## [What to produce]
Write out the data again exactly, skipping every picture.

(Collected data)
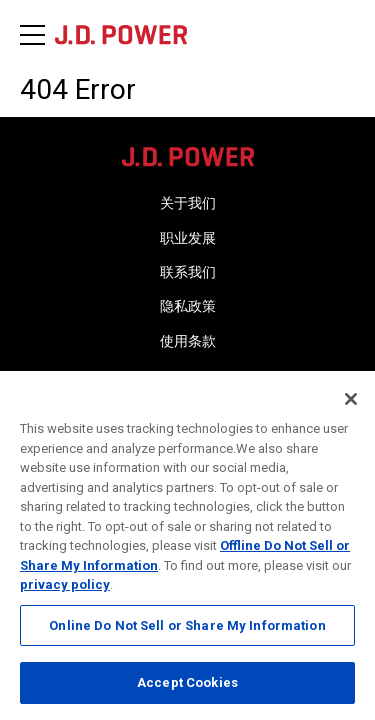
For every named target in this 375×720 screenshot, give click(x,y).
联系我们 (188, 272)
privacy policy (65, 584)
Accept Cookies (187, 682)
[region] (187, 545)
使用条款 (188, 341)
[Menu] (32, 35)
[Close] (351, 399)
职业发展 (188, 238)
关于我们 (188, 203)
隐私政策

## [Response area]
For every named target in this 375×720 screenshot, give click(x,y).
联系我们 (188, 272)
privacy policy (65, 584)
Accept Cookies (187, 682)
[region] (187, 545)
使用条款 (188, 341)
[Menu] (32, 35)
[Close] (351, 399)
职业发展 (188, 238)
关于我们 (188, 203)
隐私政策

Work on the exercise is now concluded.